■ Action item: The records must be duplicated exactly, with every picture left out.

:: Source data

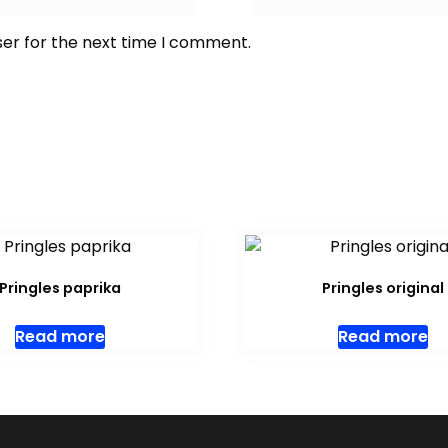
ser for the next time I comment.
Pringles paprika
Pringles original
Read more
Read more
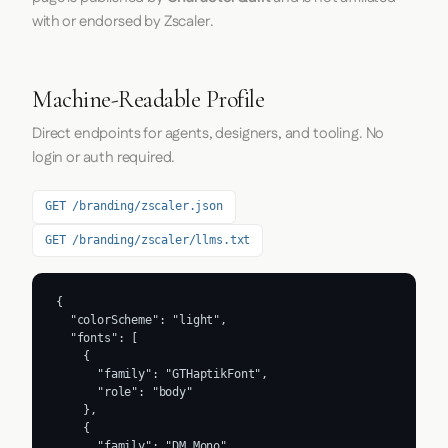
with or endorsed by Zscaler.
Machine-Readable Profile
Direct endpoints for agents, designers, and tooling. No
login or auth required.
GET /branding/zscaler.json
GET /branding/zscaler/llms.txt
{

  "colorScheme": "light",

  "fonts": [

    {

      "family": "GTHaptikFont",

      "role": "body"

    },

    {

      "family": "DM Mono",
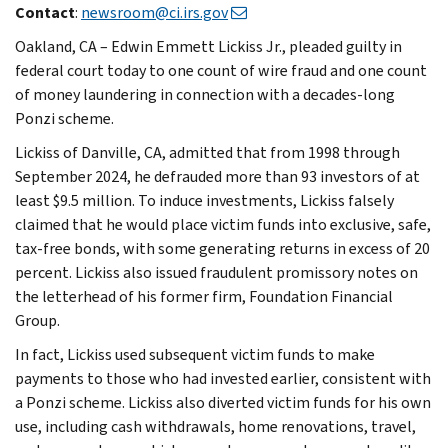
Contact
:
newsroom@ci.irs.gov
Oakland, CA – Edwin Emmett Lickiss Jr., pleaded guilty in
federal court today to one count of wire fraud and one count
of money laundering in connection with a decades-long
Ponzi scheme.
Lickiss of Danville, CA, admitted that from 1998 through
September 2024, he defrauded more than 93 investors of at
least $9.5 million. To induce investments, Lickiss falsely
claimed that he would place victim funds into exclusive, safe,
tax-free bonds, with some generating returns in excess of 20
percent. Lickiss also issued fraudulent promissory notes on
the letterhead of his former firm, Foundation Financial
Group.
In fact, Lickiss used subsequent victim funds to make
payments to those who had invested earlier, consistent with
a Ponzi scheme. Lickiss also diverted victim funds for his own
use, including cash withdrawals, home renovations, travel,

::::

■ Answer to this task:
ser for the next time I comment.
Pringles paprika
Pringles original
Read more
Read more
with or endorsed by Zscaler.
Machine-Readable Profile
Direct endpoints for agents, designers, and tooling. No
login or auth required.
GET /branding/zscaler.json
GET /branding/zscaler/llms.txt
{

  "colorScheme": "light",

  "fonts": [

    {

      "family": "GTHaptikFont",

      "role": "body"

    },

    {

      "family": "DM Mono",
Contact
:
newsroom@ci.irs.gov
Oakland, CA – Edwin Emmett Lickiss Jr., pleaded guilty in
federal court today to one count of wire fraud and one count
of money laundering in connection with a decades-long
Ponzi scheme.
Lickiss of Danville, CA, admitted that from 1998 through
September 2024, he defrauded more than 93 investors of at
least $9.5 million. To induce investments, Lickiss falsely
claimed that he would place victim funds into exclusive, safe,
tax-free bonds, with some generating returns in excess of 20
percent. Lickiss also issued fraudulent promissory notes on
the letterhead of his former firm, Foundation Financial
Group.
In fact, Lickiss used subsequent victim funds to make
payments to those who had invested earlier, consistent with
a Ponzi scheme. Lickiss also diverted victim funds for his own
use, including cash withdrawals, home renovations, travel,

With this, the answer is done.